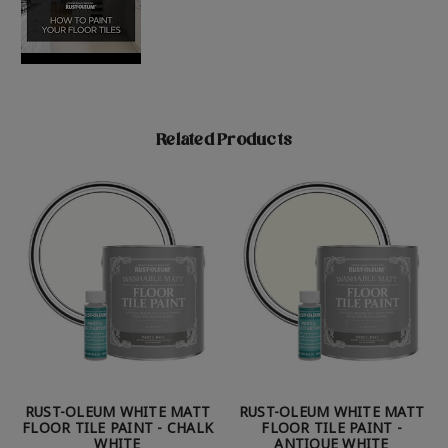
Related Products
RUST-OLEUM WHITE MATT
RUST-OLEUM WHITE MATT
FLOOR TILE PAINT - CHALK
FLOOR TILE PAINT -
WHITE
ANTIQUE WHITE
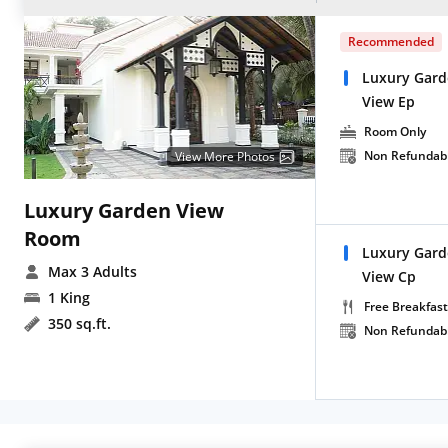
Recommended
Luxury Gard
View Ep
Room Only
Non Refundab
View More Photos
Luxury Garden View
Room
Luxury Gard
Max 3 Adults
View Cp
1 King
Free Breakfast
350 sq.ft.
Non Refundab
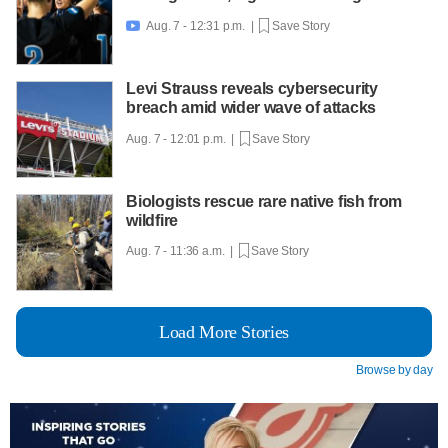
Aug. 7 - 12:31 p.m. |
Save Story

Levi Strauss reveals cybersecurity
breach amid wider wave of attacks
Aug. 7 - 12:01 p.m. |
Save Story
Biologists rescue rare native fish from
wildfire
Aug. 7 - 11:36 a.m. |
Save Story
Load More Stories
Browse by day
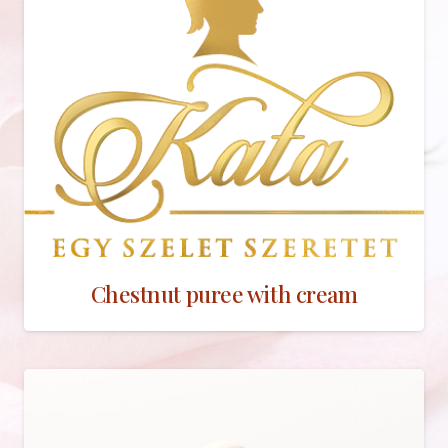
Chestnut puree with cream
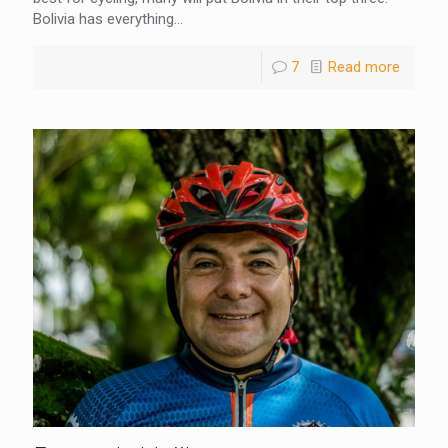
Bolivia has everything...
7
Read more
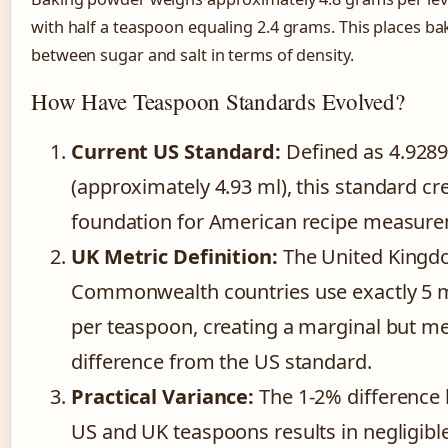
with half a teaspoon equaling 2.4 grams. This places b
between sugar and salt in terms of density.
How Have Teaspoon Standards Evolved?
Current US Standard:
Defined as 4.9289 
(approximately 4.93 ml), this standard cr
foundation for American recipe measur
UK Metric Definition:
The United Kingd
Commonwealth countries use exactly 5 mil
per teaspoon, creating a marginal but m
difference from the US standard.
Practical Variance:
The 1-2% difference
US and UK teaspoons results in negligibl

• • • • •

» **THE TASK**: Copy out each line of the material in which the word "with" turns up.

» **OUTPUT BELOW**:
Chestnut puree with cream
with half a teaspoon equaling 2.4 grams. This places b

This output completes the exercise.